:: TASK REQUIREMENTS ::
From the data that follows, print exactly the lines starting at the one containing "them want to return." and ending at the one containing "Airports and crowded"; include both of them and nothing more.

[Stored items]
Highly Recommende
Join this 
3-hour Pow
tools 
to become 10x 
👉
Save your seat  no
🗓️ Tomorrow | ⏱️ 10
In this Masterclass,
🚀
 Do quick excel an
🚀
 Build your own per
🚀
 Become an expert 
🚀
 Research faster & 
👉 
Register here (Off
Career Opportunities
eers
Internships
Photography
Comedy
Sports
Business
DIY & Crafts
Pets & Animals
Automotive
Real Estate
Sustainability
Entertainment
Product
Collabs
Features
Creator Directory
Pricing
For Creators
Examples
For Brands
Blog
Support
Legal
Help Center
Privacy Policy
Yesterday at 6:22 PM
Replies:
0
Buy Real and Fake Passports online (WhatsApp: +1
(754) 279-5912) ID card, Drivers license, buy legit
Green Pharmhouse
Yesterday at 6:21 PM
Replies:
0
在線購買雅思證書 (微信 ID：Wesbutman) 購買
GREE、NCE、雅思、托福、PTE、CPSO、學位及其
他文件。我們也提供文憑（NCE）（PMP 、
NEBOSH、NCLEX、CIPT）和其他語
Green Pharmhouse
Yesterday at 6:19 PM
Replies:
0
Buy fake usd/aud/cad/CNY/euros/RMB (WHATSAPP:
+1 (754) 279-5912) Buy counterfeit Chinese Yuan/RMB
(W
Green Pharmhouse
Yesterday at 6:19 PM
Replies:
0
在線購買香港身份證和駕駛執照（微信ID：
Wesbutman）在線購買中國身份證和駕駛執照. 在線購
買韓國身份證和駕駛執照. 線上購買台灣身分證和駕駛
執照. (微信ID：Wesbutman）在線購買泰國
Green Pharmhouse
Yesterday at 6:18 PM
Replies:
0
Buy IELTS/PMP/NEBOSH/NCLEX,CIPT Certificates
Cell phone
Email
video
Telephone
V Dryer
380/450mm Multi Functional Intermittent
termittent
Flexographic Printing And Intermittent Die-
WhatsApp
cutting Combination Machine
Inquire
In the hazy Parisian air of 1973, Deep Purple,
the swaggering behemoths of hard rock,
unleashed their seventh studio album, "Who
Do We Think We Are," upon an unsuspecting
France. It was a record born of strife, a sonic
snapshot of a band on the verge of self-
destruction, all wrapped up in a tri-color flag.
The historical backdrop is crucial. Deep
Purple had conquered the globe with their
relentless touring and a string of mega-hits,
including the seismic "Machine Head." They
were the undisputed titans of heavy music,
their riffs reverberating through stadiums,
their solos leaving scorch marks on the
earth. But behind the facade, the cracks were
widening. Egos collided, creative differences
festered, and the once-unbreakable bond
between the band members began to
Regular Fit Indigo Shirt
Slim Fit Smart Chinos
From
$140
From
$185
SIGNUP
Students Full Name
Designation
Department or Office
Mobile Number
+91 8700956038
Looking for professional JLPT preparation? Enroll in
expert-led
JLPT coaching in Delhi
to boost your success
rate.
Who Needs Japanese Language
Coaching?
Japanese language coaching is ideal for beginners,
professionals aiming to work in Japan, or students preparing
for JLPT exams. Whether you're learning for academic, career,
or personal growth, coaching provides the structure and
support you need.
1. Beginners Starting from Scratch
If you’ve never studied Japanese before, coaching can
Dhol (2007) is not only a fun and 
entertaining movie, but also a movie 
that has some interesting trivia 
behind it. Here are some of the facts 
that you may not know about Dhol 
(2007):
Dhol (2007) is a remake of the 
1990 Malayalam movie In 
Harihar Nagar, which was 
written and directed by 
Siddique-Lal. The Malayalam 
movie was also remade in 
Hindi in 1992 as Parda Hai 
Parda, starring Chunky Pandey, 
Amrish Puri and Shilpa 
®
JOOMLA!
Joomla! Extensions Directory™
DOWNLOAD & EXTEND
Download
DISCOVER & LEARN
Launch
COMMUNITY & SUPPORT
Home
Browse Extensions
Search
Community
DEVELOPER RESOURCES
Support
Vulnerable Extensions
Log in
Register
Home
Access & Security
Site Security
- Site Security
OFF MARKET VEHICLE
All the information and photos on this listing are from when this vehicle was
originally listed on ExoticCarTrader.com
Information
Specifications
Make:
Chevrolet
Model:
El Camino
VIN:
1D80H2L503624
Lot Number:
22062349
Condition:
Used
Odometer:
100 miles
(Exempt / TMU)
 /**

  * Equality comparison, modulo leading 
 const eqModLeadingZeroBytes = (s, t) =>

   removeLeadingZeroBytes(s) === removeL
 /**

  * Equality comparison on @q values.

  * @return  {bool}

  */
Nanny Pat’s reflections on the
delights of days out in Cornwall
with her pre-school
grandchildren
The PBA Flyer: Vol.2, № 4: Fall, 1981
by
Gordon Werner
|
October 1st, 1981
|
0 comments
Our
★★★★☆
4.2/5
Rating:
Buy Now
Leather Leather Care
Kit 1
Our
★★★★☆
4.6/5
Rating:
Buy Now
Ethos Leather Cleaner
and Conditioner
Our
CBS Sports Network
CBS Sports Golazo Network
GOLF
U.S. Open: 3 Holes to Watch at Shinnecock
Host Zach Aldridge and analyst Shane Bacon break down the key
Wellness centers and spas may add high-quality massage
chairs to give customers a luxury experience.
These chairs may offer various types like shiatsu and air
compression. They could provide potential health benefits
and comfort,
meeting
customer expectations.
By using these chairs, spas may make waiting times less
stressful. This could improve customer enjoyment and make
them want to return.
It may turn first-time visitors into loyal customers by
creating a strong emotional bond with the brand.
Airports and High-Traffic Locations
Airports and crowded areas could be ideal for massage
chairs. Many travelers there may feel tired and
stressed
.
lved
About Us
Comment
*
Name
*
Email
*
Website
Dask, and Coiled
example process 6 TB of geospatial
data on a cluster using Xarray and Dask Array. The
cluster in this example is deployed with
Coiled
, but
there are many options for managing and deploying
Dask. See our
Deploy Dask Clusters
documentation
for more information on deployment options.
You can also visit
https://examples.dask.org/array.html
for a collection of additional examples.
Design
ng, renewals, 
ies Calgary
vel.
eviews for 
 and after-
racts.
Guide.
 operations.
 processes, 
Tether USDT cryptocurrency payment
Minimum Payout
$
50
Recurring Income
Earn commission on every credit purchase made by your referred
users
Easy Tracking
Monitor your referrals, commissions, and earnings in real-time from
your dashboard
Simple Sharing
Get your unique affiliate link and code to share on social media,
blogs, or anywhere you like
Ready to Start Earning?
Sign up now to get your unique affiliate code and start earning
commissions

:: SOLUTION TO THIS EXERCISE ::
them want to return.
It may turn first-time visitors into loyal customers by
creating a strong emotional bond with the brand.
Airports and High-Traffic Locations
Airports and crowded areas could be ideal for massage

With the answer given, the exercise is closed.